Why such reverence for questioning? Rashi, on “God created humanity in His image” (Gen 1 :26), says the image is our capacity to understand and discern. Switch that gift off and freedom evaporates; keep it alive and every mitzvah becomes a dialogue instead of a drill.
Sinai: obligation as the highest freedom
Shavuot (Zman Matan Torateinu — “the time of giving our Torah”) crowned the count. A Midrash hears the word harut (“engraved” on the tablets) as cherut (“freedom”): only those who bind themselves to Torah are truly free.
Modern culture often equates liberty with limitless choice — swipe left, scroll down, pick anything. Yet the paradox of choice is real: walk into an infinite ice cream shop and suddenly vanilla feels impossible to pick. Torah counters that freedom is a purposeful obligation — a sturdy framework through which the soul can thrive and society can function.
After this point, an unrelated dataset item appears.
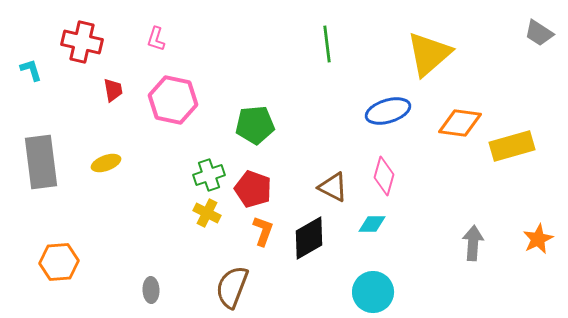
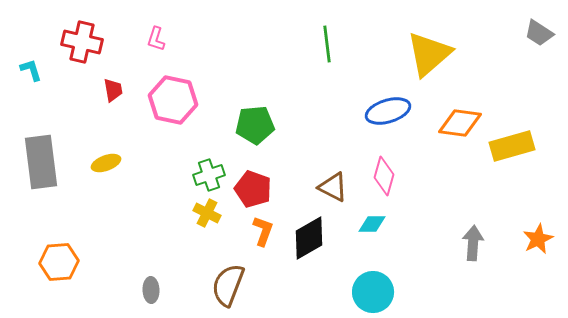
brown semicircle: moved 4 px left, 2 px up
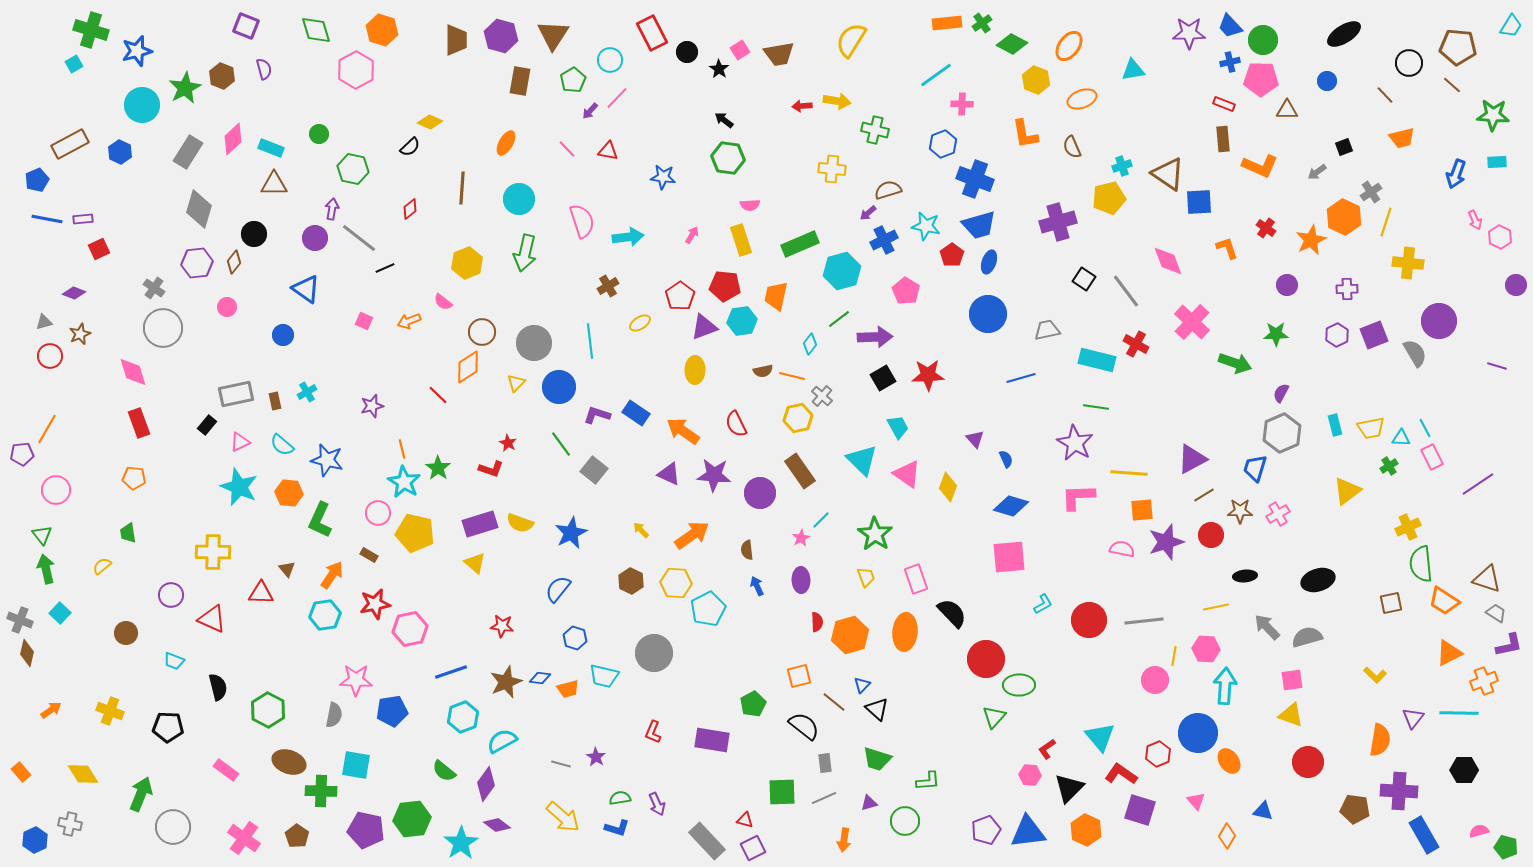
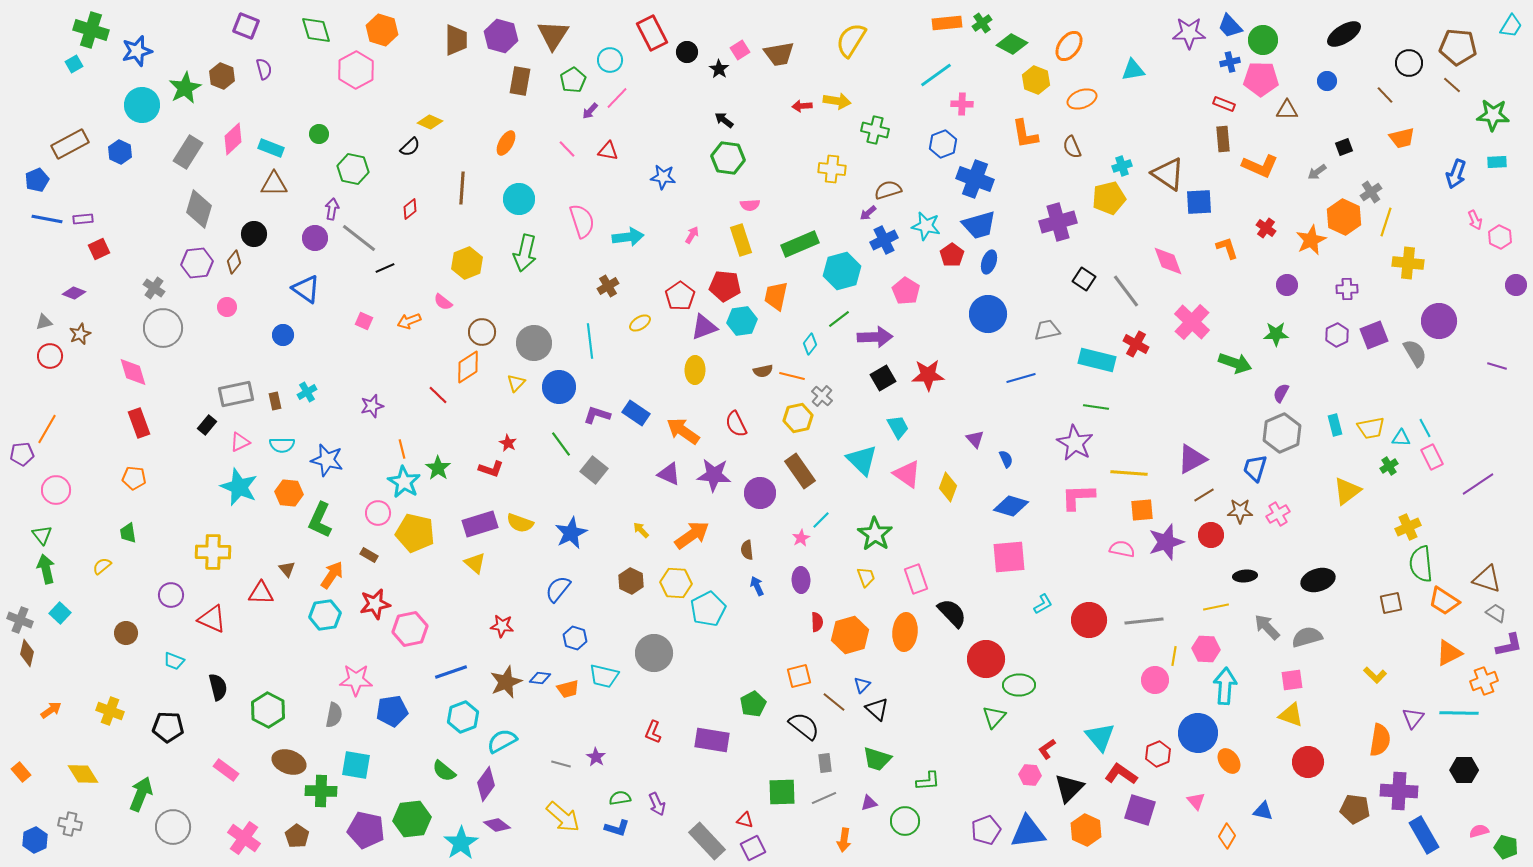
cyan semicircle at (282, 445): rotated 40 degrees counterclockwise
We agree not to steal so everyone’s property is safe; we honour Shabbat so that time itself gains dignity. Obligation does not crush choice; it channels it.
Living the idea: phones, friends and mitzvot
This year during the Omer I noticed how often my phone buzzed while I was learning during the week. Each ping felt like Pharaoh tapping my shoulder: “Back to work, slave!” I tried an experiment — airplane mode for the half hour after each night’s count.
It was clumsy at first (I kept checking a silent screen), yet the newly minted quiet soon felt spacious. In that hush I studied a page of Torah, jotted a gratitude line, or simply listened to evening birdsong. Tiny obligations, freely chosen, expanded life instead of shrinking it.
A reflection and an invitation
Though the Omer count has ended and Shavuot has passed, its lessons remain: freedom isn’t just an event — it’s a process. It begins with escape, but must be followed by purpose. So tonight, even without the count, try the practice again. Mute your notifications for ten minutes. Ask one honest question about your day. Then act on one mitzvah — study a verse, set aside a coin for tzedakah, message a friend who might be lonely.
Even beyond the festivals, freedom flourishes when curiosity stays sharp and purpose stays sacred. The journey from chofesh to cherut never really ends — and that's what makes it holy.